Lillo was sacked in the aftermath of the 8-0 reverse and Guardiola would have felt sympathy for the fate that he had bestowed upon one of his pivotal mentors. Guardiola has listed Arsène Wenger, Johan Cruyff and Marcelo Bielsa amongst those who inspired him the most. But Lillo is also mentioned heavily when the Catalan is asked about the biggest influences on his career.
Where the story began in Mexico
As Guardiola's own playing career began to wind down, he spent time in Italy with AS Roma and Brescia. This was before he headed to Qatar to boost his retirement fund with a period at Al-Ahli between 2003 and 2005. However, his career would surprisingly come to a close at Mexican outfit Dorados. But rather than see this chapter as the end, it was, in fact, the very beginning of a new story.
Representing Dorados as a player marked Guardiola's first formal step into management. The move was not about extending his own playing career, but about learning directly from a figure that had provided a sounding board for all his tactical theories over the last few years. Lillo had taken over Dorados that same year and it was an opportunity Guardiola was not going to let pass him by.
This was the start of Guardiola becoming one of the all-time greatest managers in the history of the game, here in the unlikely surroundings of the city of Culiacán Rosales. Taking the methodology he had learnt at Barcelona, Guardiola began to develop his own philosophy by embracing other influences from outside of the Camp Nou, and Lillo's approach in particular.

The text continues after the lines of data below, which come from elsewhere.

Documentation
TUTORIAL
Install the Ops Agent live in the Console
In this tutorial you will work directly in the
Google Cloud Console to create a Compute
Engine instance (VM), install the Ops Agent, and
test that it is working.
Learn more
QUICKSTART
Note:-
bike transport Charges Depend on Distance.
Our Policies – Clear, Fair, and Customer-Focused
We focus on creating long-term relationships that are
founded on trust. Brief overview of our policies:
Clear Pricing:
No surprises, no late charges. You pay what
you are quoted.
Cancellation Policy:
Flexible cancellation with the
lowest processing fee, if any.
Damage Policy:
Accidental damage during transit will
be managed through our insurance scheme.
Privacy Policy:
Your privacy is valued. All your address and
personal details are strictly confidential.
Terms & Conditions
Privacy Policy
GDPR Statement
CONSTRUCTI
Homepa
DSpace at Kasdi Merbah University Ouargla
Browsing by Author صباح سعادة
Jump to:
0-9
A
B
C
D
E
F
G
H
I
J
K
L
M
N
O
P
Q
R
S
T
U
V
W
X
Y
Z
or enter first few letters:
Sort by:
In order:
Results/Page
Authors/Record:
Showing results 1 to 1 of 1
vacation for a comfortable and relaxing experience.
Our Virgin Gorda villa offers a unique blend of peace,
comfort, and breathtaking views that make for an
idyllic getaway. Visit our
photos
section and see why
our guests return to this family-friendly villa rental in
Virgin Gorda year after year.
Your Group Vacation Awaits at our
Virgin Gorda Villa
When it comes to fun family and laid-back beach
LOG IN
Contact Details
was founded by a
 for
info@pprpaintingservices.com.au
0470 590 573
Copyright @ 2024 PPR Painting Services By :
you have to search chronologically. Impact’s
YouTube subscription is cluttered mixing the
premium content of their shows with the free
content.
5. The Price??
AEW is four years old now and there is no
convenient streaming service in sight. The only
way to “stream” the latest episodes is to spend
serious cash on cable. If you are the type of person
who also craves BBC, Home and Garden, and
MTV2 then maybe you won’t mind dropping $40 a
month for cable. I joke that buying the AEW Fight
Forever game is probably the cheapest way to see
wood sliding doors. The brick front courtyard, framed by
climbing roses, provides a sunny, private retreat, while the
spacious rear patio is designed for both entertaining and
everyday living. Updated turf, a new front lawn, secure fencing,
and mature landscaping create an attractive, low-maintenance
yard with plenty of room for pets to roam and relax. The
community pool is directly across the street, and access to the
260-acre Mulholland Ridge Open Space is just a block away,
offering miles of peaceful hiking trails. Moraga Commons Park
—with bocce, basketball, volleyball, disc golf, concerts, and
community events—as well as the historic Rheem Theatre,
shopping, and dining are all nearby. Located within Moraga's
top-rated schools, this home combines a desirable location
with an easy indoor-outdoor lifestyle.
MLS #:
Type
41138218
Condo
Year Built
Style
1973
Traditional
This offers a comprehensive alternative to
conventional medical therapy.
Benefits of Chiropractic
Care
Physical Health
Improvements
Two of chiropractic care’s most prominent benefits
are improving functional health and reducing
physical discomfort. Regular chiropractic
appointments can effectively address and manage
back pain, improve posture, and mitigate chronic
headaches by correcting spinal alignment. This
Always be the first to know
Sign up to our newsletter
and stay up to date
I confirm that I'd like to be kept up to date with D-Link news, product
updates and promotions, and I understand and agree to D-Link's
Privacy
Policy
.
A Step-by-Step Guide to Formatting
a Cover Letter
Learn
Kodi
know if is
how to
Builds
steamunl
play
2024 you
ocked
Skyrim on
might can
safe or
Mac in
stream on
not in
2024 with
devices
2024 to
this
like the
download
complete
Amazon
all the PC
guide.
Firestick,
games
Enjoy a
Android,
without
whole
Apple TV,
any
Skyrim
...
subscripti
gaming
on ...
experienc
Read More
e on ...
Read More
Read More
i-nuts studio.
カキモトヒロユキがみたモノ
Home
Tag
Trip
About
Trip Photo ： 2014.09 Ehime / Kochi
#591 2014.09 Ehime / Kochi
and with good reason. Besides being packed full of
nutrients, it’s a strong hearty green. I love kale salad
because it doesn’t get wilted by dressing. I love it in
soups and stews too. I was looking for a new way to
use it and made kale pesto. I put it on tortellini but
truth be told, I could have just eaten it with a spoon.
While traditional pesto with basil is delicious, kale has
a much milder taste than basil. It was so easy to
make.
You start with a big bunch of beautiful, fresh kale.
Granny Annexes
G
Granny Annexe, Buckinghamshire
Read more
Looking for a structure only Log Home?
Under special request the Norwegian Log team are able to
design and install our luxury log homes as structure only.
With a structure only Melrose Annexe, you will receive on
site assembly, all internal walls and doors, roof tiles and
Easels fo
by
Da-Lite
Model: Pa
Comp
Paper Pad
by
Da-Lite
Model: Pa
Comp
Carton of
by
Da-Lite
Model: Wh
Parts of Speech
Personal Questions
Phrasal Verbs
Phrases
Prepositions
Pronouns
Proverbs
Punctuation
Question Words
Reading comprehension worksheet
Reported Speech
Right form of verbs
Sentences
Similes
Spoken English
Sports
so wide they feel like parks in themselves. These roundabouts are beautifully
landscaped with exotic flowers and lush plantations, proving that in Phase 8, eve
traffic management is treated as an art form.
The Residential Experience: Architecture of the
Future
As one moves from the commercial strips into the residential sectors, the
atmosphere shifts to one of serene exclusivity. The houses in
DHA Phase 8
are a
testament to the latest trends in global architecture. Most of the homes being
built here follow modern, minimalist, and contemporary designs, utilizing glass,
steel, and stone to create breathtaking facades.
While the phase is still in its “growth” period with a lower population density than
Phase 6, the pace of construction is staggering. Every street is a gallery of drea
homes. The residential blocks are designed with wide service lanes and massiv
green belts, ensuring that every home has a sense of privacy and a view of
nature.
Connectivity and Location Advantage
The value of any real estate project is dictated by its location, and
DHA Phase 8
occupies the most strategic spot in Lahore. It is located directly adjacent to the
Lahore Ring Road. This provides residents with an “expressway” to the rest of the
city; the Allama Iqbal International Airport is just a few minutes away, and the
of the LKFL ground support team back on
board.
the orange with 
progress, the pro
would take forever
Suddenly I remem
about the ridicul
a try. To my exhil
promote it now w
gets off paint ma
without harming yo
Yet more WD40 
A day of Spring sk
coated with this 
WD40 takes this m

While their time together in Mexico was brief, it was extremely valuable. The duo had regularly discussed tactical developments over the previous couple of years. But now was their opportunity to turn their ideas into reality. It is unlikely that the Liga MX had any idea just what part it was playing in shaping the future of football during that 2005/06 season.
Both figures went their respective ways, with Guardiola leading a revolution at Barcelona before winning league titles in Germany and England. Meanwhile, Lillo continued with his own diverse path. He took various coaching roles in Colombia, Chile, Japan, China and his native Spain over the course of the next decade.
The mentor and the master
The 8-0 defeat suffered by Lillo's UD Almería to Guardiola's Barcelona in November 2010 would have been a privately poignant moment between the pair. No respect would have been lost and Lillo would have taken a small sense of pride over how his former student was changing the game at that time. All this despite the consequences to his own career.
For Guardiola to now reportedly turn to Lillo again is intriguing. And it comes at a time when his Manchester City side has found itself comprehensively beaten by Liverpool both domestically and in Europe. Their immediate future in the UEFA Champions League remains in the balance and the decision suggests that Guardiola is going back to basics to put things right.
While Guardiola was frustrated to lose the services of Mikel Arteta to Arsenal, Lillo, if his reported appointment goes through, will provide a very different ear for the manager. He will challenge his decisions, and he will offer his own experience in reshaping the squad of riches that he inherits at Manchester City. On Friday, Lillo announced his departure from Qingdao Huanghai in the Chinese Super League.
Described by Guardiola as “the best coach I ever had”, it marks another significant moment in his managerial career in that he is taking a step backwards in order to move forward. Reuniting with Lillo will take him back to a time in his life that represented an exciting future, but only success will ensure that this particular story has a happy ending.